Recognizing local organizations on Big Day of Giving

Local News

The Big Day of Giving, a chance to help out local nonprofits, has arrived. The event is dedicated to those who go above and beyond for the Sacramento region.

Nearly 700 nonprofits in the area are seeking donors to support their favorite charitable causes.

The annual event has raised $52 million for local organizations since 2013, according to Sacramento Region Community Foundation. Despite tough times for many in 2020, Big Day of Giving brought in a record of over $12 million dollars to local nonprofits in 24 hours. They are hoping to keep that energy going this year. 

The Sacramento Region Community Foundation organizes Big Day of Giving as part of its initiative to grow philanthropic giving locally.

This year’s Big Day of Giving is coming at a crucial time. Like other businesses, nonprofits have been hard-hit by cascading crises over the past year, forcing them to lay off staff, cancel fundraisers and cut programs. Yet they have seen more need than ever before and even with significantly reduced resources, they’ve risen to help so many in our community through this moment. … On Big Day of Giving, our region will send a message loud and clear: We are a community that cares about giving back about helping others — no matter what.

Linda Beech Cutler, Chief Executive of the Sacramento Region Community Foundation

Big Day of Giving: Celebration Arts

Karma Dickerson spoke to James Wheatley, the founder of Celebration Arts.
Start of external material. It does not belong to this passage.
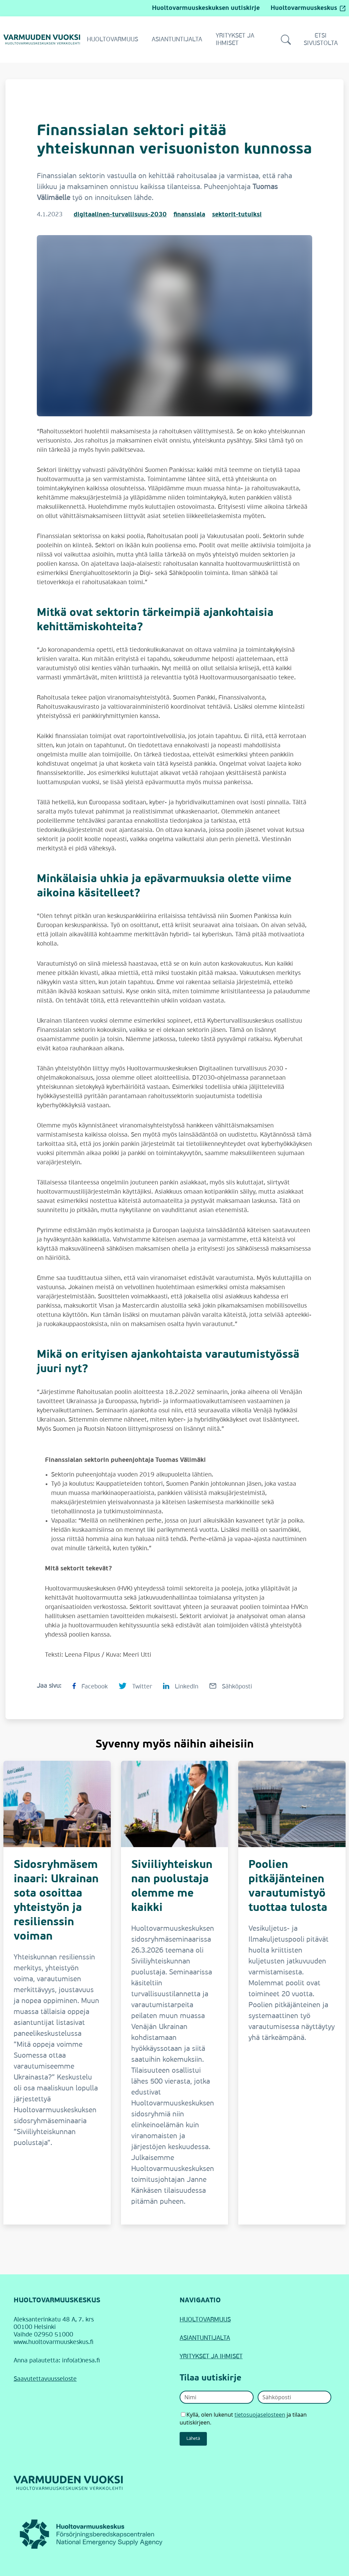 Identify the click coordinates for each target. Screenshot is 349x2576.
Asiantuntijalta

Celebration Arts, which promotes music, theater, and dance training and performances, struggled to keep the lights on during the pandemic, but they still prioritized putting art in the community.

They performed plays virtually and encouraged people to watch on their website. 

“We miss you coming out here and the plays, but at least we’ll have that contact with you,” Wheatley said.

Big Day of Giving: Women’s Empowerment

Karma Dickerson spoke with Lisa Culp, the executive director of Women’s Empowerment.

Though Big Day of Giving in-person events were scaled down this year, Women’s Empowerment encouraged supporters to come out and write notes of encouragement to their clients. 

They offer women experiencing homelessness an eight-week training program to get them into more stable, higher-paying jobs.

“So they are trained in recession-resistant industries with pipeline employers and that way, especially during the pandemic with the double-digit unemployment numbers, we were being able to get women into jobs that were actually doing well during the recession,” Culp said.

The walls at Women’s Empowerment are filled with their success stories. Nearly 1,100 women have graduated from their program in their 20 years of service. 

They get grants for some of their programs but say they rely on fundraising drives like Big Day of Giving for basic operating costs. 

Big Day of Giving: Salvation Army Family Services

Karma Dickerson spoke to Capt. Emmanuel Masango with Salvation Army Family Services. She visited the warehouse in North Highlands where food box distribution takes place from 9 a.m. to 1 p.m. Sacramento County provides food to nearly 1,000 households per week and about 5,600 food boxes per month.

The Salvation Army is also hoping for the community’s continued generosity Thursday. 

Capt. Masango estimates there was an 800% increase in demand for their food assistance services last year. 

They commit that 80 cents of every dollar donated stays local.